Colorado, Oregon, New York and Montana have approved $750 million to support small business investment
WASHINGTON – Today, the U.S. Department of the Treasury announced an additional set of four state plans approved under the State Small Business Credit Initiative (SSBCI) for up to $750 million in funding to expand access to capital for small businesses . Treasury has announced more than $2.25 billion in funding approvals to promote small business growth through SSBCI. The US Rescue Plan reauthorized and expanded the SSBCI, which was originally established in 2010 and was very successful in increasing access to capital for traditionally underserved small businesses and entrepreneurs. The new SSBCI builds on this successful model by providing nearly $10 billion to states, the District of Columbia, territories and tribal governments to increase access to capital and promote entrepreneurship, particularly in traditionally underserved communities as they emerge from the pandemic. SSBCI funding is expected to catalyze up to $10 of private investment for every $1 of SSBCI equity funding, amplifying the effects of this funding and providing small business owners with the resources they need to sustainably grow and thrive. State governments submitted plans to the Treasury on how they will use their SSBCI allocation to provide funding to small businesses, including venture capital programs, loan participation programs, loan guarantee programs, support programs collateral and capital access programs.
“This is a historic investment in entrepreneurship, small business growth and innovation through the American Rescue Plan that will help reduce barriers to access capital for traditionally underserved communities,” said Treasury Secretary Janet L. Yellen. “I am excited to see how the SSBCI funds will drive equitable economic growth across the country.”
A White House report released in June found that more Americans are starting new businesses than ever before. In 2021, Americans applied to start 5.4 million new businesses – 20% more than any other year on record. It also found that small businesses are creating more jobs than ever before, with businesses with fewer than 50 workers creating 1.9 million jobs in the first three quarters of 2021 – the highest rate of job creation for small businesses ever registered in a single year. Investments made through SSBCI are a key part of the Biden administration’s strategy to sustain this small business boom by expanding access to capital and providing entrepreneurs with the resources they need to succeed. The work that Treasury has done during the implementation process to ensure that SSBCI funds reach traditionally underserved small businesses and entrepreneurs will also be critical to ensuring that the small business boom not only continues, but also continues. uplift communities disproportionately affected by the pandemic. The Treasury intends to continue approving state plans on a permanent basis.
These recipients under the SSBCI program plan to target key industries and small businesses in need of access to capital, including support for underserved businesses seeking contracting opportunities, which aligns with the Biden-Harris Administration’s focus on advancing equity through procurement federal following the passage of the historic Bipartisan Infrastructure Act.
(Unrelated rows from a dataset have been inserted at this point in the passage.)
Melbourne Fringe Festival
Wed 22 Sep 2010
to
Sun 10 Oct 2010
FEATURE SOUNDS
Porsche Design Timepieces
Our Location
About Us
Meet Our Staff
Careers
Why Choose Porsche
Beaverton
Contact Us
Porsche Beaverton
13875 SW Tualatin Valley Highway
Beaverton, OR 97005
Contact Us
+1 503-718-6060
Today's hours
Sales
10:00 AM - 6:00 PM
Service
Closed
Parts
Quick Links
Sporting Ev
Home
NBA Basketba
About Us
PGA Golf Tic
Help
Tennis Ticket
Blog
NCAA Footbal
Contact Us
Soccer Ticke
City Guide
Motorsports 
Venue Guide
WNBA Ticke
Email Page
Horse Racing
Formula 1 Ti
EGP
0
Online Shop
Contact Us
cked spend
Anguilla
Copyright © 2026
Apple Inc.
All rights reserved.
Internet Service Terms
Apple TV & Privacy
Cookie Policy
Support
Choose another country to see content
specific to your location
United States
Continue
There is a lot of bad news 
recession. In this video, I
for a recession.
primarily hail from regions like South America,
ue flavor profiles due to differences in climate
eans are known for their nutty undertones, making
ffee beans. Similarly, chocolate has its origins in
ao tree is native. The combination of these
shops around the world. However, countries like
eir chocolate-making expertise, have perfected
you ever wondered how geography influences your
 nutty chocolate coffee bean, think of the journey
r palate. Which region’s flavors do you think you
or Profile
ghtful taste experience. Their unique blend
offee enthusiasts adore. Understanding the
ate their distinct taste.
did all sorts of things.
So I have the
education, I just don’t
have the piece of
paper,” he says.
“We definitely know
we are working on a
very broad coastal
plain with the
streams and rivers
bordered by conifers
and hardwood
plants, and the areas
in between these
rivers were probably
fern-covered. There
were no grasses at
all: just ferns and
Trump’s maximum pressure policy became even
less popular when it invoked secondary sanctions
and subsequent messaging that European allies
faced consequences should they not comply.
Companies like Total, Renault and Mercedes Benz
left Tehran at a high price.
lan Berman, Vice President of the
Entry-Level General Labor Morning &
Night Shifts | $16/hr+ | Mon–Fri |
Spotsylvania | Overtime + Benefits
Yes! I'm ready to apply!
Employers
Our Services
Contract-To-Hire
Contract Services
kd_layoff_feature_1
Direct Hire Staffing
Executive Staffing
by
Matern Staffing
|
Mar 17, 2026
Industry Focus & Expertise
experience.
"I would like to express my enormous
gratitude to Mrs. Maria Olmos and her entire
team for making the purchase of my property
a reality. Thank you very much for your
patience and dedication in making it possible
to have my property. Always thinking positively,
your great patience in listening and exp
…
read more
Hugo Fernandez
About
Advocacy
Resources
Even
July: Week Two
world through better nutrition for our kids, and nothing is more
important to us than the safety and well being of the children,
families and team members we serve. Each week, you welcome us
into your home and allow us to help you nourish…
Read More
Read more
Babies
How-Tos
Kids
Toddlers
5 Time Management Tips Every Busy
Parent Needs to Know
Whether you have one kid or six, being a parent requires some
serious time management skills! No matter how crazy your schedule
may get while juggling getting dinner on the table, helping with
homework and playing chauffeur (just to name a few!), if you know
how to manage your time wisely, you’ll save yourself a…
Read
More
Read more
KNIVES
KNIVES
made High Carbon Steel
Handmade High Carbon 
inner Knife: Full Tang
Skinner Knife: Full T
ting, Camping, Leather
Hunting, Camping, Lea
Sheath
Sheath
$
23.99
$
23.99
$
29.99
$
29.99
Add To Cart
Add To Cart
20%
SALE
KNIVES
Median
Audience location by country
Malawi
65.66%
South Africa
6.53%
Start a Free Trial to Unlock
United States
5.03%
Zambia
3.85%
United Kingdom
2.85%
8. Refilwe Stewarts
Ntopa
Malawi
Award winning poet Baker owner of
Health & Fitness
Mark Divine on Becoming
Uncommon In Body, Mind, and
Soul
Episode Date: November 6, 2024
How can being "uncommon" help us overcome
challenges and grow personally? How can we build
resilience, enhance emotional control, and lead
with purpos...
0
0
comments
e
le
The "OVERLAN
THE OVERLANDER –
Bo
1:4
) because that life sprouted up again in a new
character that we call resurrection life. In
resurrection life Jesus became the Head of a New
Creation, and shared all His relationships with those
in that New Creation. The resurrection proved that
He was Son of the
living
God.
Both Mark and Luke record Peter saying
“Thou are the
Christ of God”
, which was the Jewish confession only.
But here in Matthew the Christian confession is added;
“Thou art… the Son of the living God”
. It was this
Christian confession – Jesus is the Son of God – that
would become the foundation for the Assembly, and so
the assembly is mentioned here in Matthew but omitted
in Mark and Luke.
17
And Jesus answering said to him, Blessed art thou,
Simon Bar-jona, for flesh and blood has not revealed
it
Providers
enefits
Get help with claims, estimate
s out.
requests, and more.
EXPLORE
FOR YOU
The following descriptions highlight some of the key programs Treasury has approved for these states:
- Colorado, approved for up to $104.7 million, will operate three programs, including a venture capital program, for which it has allocated nearly $60 million. The program expects to invest in two venture capital funds per year for three years to build a diversified seed portfolio of small businesses in need of capital. Colorado has also allocated $35 million to an existing cash collateral support program that enables small businesses and nonprofits to secure loans by pledging a cash deposit as collateral. Additionally, Colorado has set aside $10 million for a loan program aimed at helping Main Street businesses recover from the pandemic.
- Montana, approved for up to $61.3 million, will operate a loan participation program modeled after a successful program in the previous iteration of SSBCI. This new program is designed to significantly increase the number of eligible CDFIs and non-profit local economic development agencies with revolving loan funds (RLFs) that can participate in the program, to obtain a much broader reach to target underserved markets. In addition, this program gives rural and Native American entrepreneurs greater opportunities to create new businesses and expand existing small businesses – creating jobs and economic opportunity in rural Montana counties and Indian Country.
- New York, approved for up to $501.5 million, will operate multiple programs, including an access to capital program, loan guarantee programs, loan participation programs and venture capital programs. For example, New York has allocated over $154 million to a program that provides capital support to small businesses by investing through private venture capital funds and accelerator funds. This program will provide capital support to funds with diverse and emerging managers and teams. Additionally, New York has allocated funding for two programs designed to help small and underserved businesses compete for government contracts, which may include projects funded by the Bipartisan Infrastructure Act. As part of those efforts, New York will expand an existing program that saw a significant majority of its support for potential contractors going to minority- and women-owned businesses.
- Oregon, approved for up to $83.5 million, will operate five programs, including two venture capital programs, for which the state has allocated $30 million. Venture capital programs are designed to invest in funds that need additional capital to launch and scale and to co-invest in companies together with private investors matching the structure and terms of the lead investor. Across its programs, the Oregon plan aims to counter systemic barriers to economic opportunity by providing access to capital in persistently underserved, low- and moderate-income areas and rural communities. Oregon expects these programs to be self-sustaining, providing vital support to Oregon small business now and for the long term.